§ Stored records
---

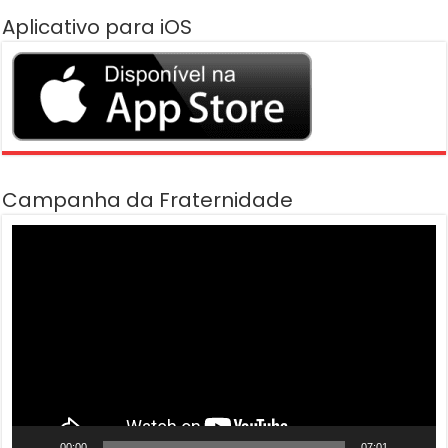
Aplicativo para iOS
Campanha da Fraternidade
Tocador
de
vídeo
00:00
07:01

---

§ What is being asked
Each record is to be copied word for word, with no images carried over.

§ Expected output
Aplicativo para iOS
Campanha da Fraternidade
Tocador
de
vídeo
00:00
07:01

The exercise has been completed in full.